Club rejects find refuge at the BBC

In its unceasing attempt to titillate the masses at their own expense, the BBC is looking for people who are suffering from an attention-seeking illness, possibly Munchhausen’s syndrome but anything similar will do.

Following the popular appeal of the dreadful learner driver, the awful woman who hogged the camera on the cruise ship, and the ghastly traffic warden, the Corporation’s eye swivels across the nation in search of more modern Brits upon whom to bestow a few minutes of fame in return for satisfying the peephole curiosity in the rest of us.

Next in line, if all goes according to plan, are a bunch of as yet unknown citizens whose souls burn with a deep sense of hurt and rejection, people who strove to be a cut above but found themselves cut down.

Nestling in the personal columns of a national newspaper, between Articles for Sale and Charities, lies the following: “Have you been refused membership to a Private Club? BBC Documentaries would be interested to talk to you. Please call Min Clough on 0181 752 6401.”

Funny old world, isn’t it? To think that somewhere in Greater London a person of indeterminate sex with the unlikely name of Min Clough sits idly sucking on the first of the day’s gaspers and staring moodily into the first of the day’s paper cups of near-coffee, waiting for the phone to jangle into life.

It’s a bit like fishing, really. You bait your hook, cast your line, and wait for a bite. If Min gets lucky, he or she could land a big one. An Athenaeum reject, say. Or someone blackballed by the Garrick. On a bad day, Min could sit by the phone for hours on end and get nothing more than a nibble from a pensioner slighted by the Cockfosters Bowls Club.

What do you suppose BBC Documentaries is up to? The most likely answer is “no good”. In this age of egalitarianism and political correctness, both of which credos infest the BBC like lice, there is something inherently distasteful in the very notion of a private club. The obverse of privacy is exclusion, and that is a very bad thing. In a society striving to be caring, compassionate and forever counselling, it is profoundly offensive to pass judgement on others and to reject them without explanation.

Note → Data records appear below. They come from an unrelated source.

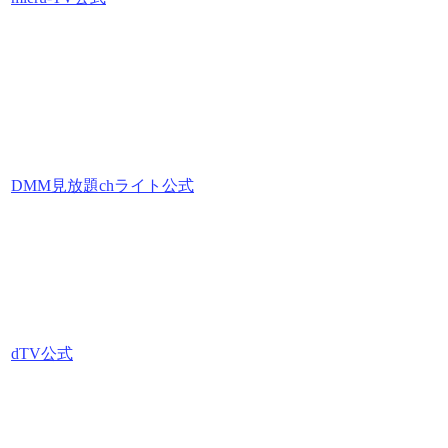
DMM見放題chライト公式
dTV公式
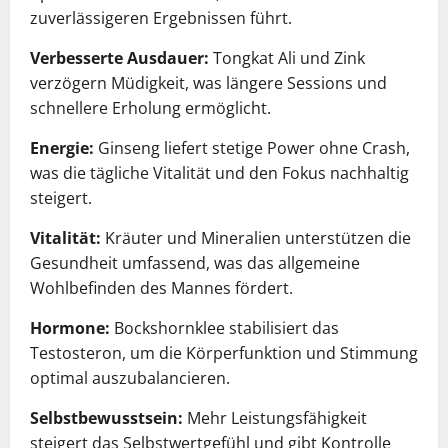
zuverlässigeren Ergebnissen führt.
Verbesserte Ausdauer:
Tongkat Ali und Zink
verzögern Müdigkeit, was längere Sessions und
schnellere Erholung ermöglicht.
Energie:
Ginseng liefert stetige Power ohne Crash,
was die tägliche Vitalität und den Fokus nachhaltig
steigert.
Vitalität:
Kräuter und Mineralien unterstützen die
Gesundheit umfassend, was das allgemeine
Wohlbefinden des Mannes fördert.
Hormone:
Bockshornklee stabilisiert das
Testosteron, um die Körperfunktion und Stimmung
optimal auszubalancieren.
Selbstbewusstsein:
Mehr Leistungsfähigkeit
steigert das Selbstwertgefühl und gibt Kontrolle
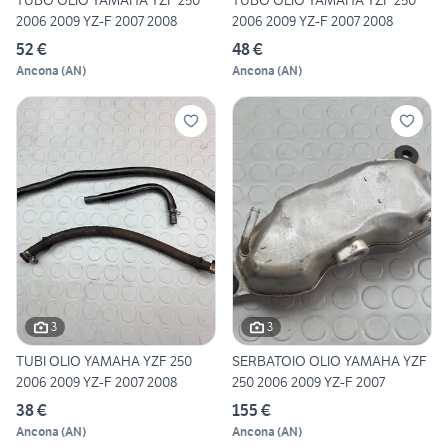
TUBO OLIO YAMAHA YZF 250
TUBO OLIO YAMAHA YZF 250
2006 2009 YZ-F 2007 2008
2006 2009 YZ-F 2007 2008
52 €
48 €
Ancona
(
AN
)
Ancona
(
AN
)
3
3
TUBI OLIO YAMAHA YZF 250
SERBATOIO OLIO YAMAHA YZF
2006 2009 YZ-F 2007 2008
250 2006 2009 YZ-F 2007
38 €
155 €
Ancona
(
AN
)
Ancona
(
AN
)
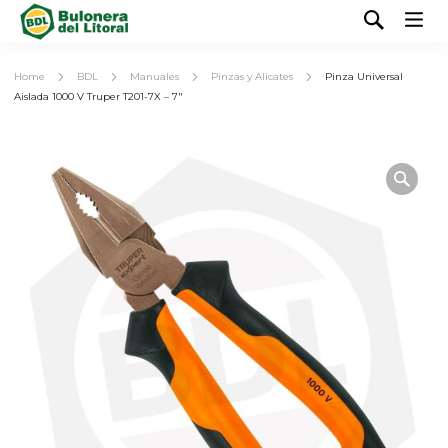
Home
BDL
Manuales
Pinzas y Alicates
Pinza Universal
Aislada 1000 V Truper T201-7X – 7″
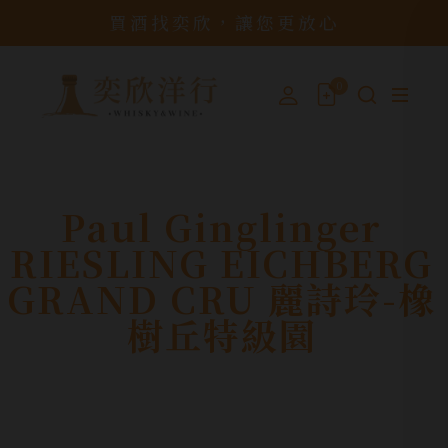
買酒找奕欣，讓您更放心
0
Paul Ginglinger
RIESLING EICHBERG
GRAND CRU 麗詩玲-橡
樹丘特級園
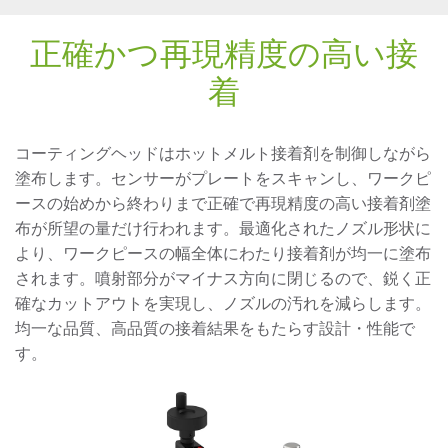
正確かつ再現精度の高い接
着
コーティングヘッドはホットメルト接着剤を制御しながら
塗布します。センサーがプレートをスキャンし、ワークピ
ースの始めから終わりまで正確で再現精度の高い接着剤塗
布が所望の量だけ行われます。最適化されたノズル形状に
より、ワークピースの幅全体にわたり接着剤が均一に塗布
されます。噴射部分がマイナス方向に閉じるので、鋭く正
確なカットアウトを実現し、ノズルの汚れを減らします。
均一な品質、高品質の接着結果をもたらす設計・性能で
す。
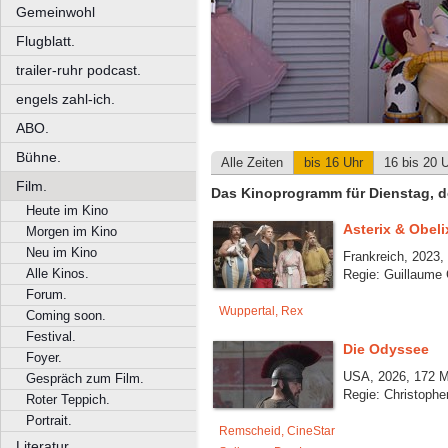
Gemeinwohl
Flugblatt.
trailer-ruhr podcast.
engels zahl-ich.
ABO.
Bühne.
Alle Zeiten
bis 16 Uhr
16 bis 20 
Film.
Das Kinoprogramm für Dienstag, d
Heute im Kino
Asterix & Obeli
Morgen im Kino
Neu im Kino
Frankreich, 2023,
Alle Kinos.
Regie: Guillaume
Forum.
Wuppertal, Rex
Coming soon.
Festival.
Die Odyssee
Foyer.
USA, 2026, 172 M
Gespräch zum Film.
Regie: Christophe
Roter Teppich.
Portrait.
Remscheid, CineStar
Literatur.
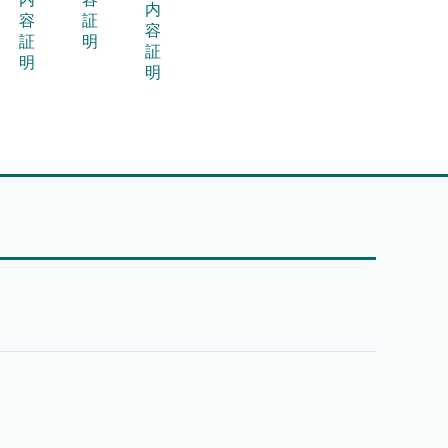
内
容
証
容
証
明
証
明
明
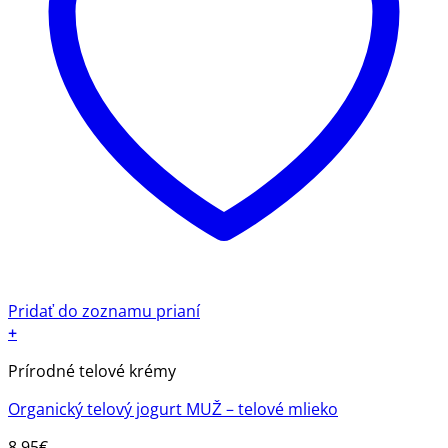
Pridať do zoznamu prianí
+
Prírodné telové krémy
Organický telový jogurt MUŽ – telové mlieko
8.95
€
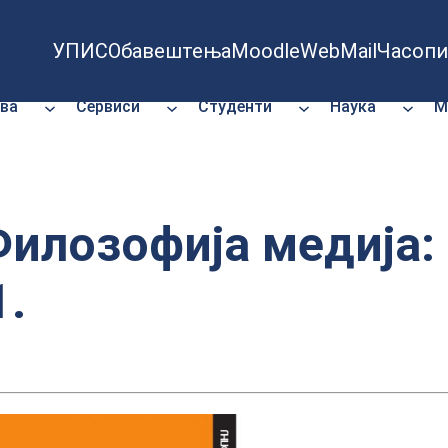
УПИС
Обавештења
Moodle
WebMail
Часопи
ва
Сервиси
Студенти
Наука
М
илозофија медија: 
1.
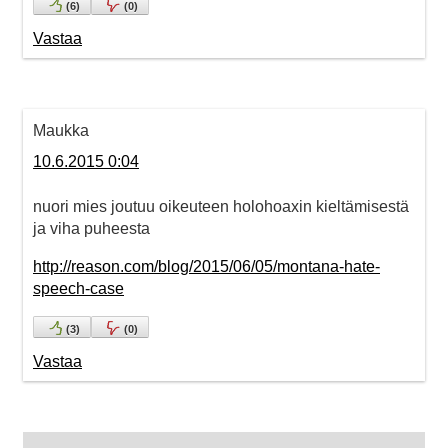
(
6
)
(
0
)
Vastaa
Maukka
10.6.2015 0:04
nuori mies joutuu oikeuteen holohoaxin kieltämisestä
ja viha puheesta
http://reason.com/blog/2015/06/05/montana-hate-
speech-case
(
3
)
(
0
)
Vastaa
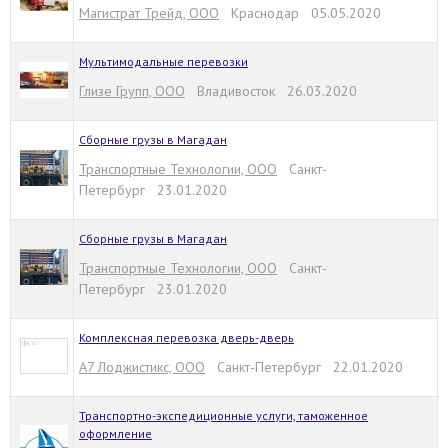
Магистрат Трейд, ООО
Краснодар 05.05.2020
Мультимодальные перевозки
Глизе Групп, ООО
Владивосток 26.03.2020
Сборные грузы в Магадан
Транспортные Технологии, ООО
Санкт-
Петербург 23.01.2020
Сборные грузы в Магадан
Транспортные Технологии, ООО
Санкт-
Петербург 23.01.2020
Комплексная перевозка дверь-дверь
А7 Лоджистикс, ООО
Санкт-Петербург 22.01.2020
Транспортно-экспедиционные услуги, таможенное
оформление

Fortunately for Min, it’s possible to hate both the people who are members of private clubs and those who wish to become members. For if it is a nasty thing to want to form an exclusive coterie, it is just as unpleasant to want to be part of it. There seems a fair chance, then, that Min’s trawling in the murky waters will yield up some unpleasant specimens on both sides. In which case, viewers may luxuriate in the spectacle of snobbery getting a black eye at the hands of snobbery. And an aggrieved and wounded snob can be relied upon to make a fool of himself in front of the camera, the greatest prize of all in the eyes of the documentary producer.

So anyone who has seen the BBC’s small ad and has indeed been refused membership by a private club would be well advised not to succumb to the siren call of Min Clough. The BBC is not an agent of revenge, still less a means of attaining justice. It is an engine which sucks in the vain, the unknowing, and the gullible and spews them on to the screen to satisfy the voyeuristic urge of the rabble.

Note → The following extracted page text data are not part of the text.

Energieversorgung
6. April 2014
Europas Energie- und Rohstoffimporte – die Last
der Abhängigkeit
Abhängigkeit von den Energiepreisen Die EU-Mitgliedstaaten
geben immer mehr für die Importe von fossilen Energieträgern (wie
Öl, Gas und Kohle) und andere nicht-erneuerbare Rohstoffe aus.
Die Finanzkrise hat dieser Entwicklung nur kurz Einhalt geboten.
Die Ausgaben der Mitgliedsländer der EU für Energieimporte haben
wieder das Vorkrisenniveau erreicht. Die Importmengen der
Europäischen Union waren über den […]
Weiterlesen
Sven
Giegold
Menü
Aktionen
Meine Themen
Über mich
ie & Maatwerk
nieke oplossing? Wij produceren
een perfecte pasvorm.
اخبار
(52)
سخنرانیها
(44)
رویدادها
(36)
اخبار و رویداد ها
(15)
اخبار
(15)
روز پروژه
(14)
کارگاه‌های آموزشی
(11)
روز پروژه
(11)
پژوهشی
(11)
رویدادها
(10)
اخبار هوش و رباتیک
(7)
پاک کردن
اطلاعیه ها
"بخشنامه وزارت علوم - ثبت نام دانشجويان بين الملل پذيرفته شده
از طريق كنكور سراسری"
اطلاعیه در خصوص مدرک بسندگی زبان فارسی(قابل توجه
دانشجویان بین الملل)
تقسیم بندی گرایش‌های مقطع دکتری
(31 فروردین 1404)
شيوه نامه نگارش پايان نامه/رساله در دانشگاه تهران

However, it’s good to see the corporation recognising the power of advertising, even if its commercials on its own behalf are less than truthful. For instance, take the slogan that you and I make the BBC what it is. I can’t speak for you, but, if I had a say in what the BBC is, Esther Ranzten would be out on her ear for a start.

Ideally, my dream reconstruction of the Beeb would be like a scene from a Western movie. The camera pans down Main Street, Tombstone, and stops outside the Silver Nugget saloon. From within, the sounds are of splintering furniture, shattering glass, and murderous mayhem. The twin louvred doors fly open and out staggers Noel Edmonds. He spins around a few times and collapses on to the dirt sidewalk. The sickening crunch of knuckle on jaw heralds the airborne exit of Loyd Grossman, followed, like sacks being thrown from a van, by David Frost, Angus Deayton and some EastEnders.

At length, when the dust settles and the din abates, the huddled citizenry gawp at a steaming heap of bruised, comatose and twitching bodies. Somewhere in the pile are David Mellor, Anne Robinson, Kilroy, Wogan, Ainsley Harriott, Carol Smillie, Sue Lawley and – a pity this – Carol Vorderman. Suddenly, there is silence. All eyes turn to the saloon doors. They swing slowly apart to reveal two bloody and bruised figures, leaning on each other, their clothes in shreds. They shuffle a few paces forward. Their eyes roll heavenward, their jaws slacken, and they fall as one on to the heaped carnage. A woman screams. Each of the men has a knife between the shoulder blades. Alan Yentob and John Birt are no more. It’s no way to treat the members of a private club.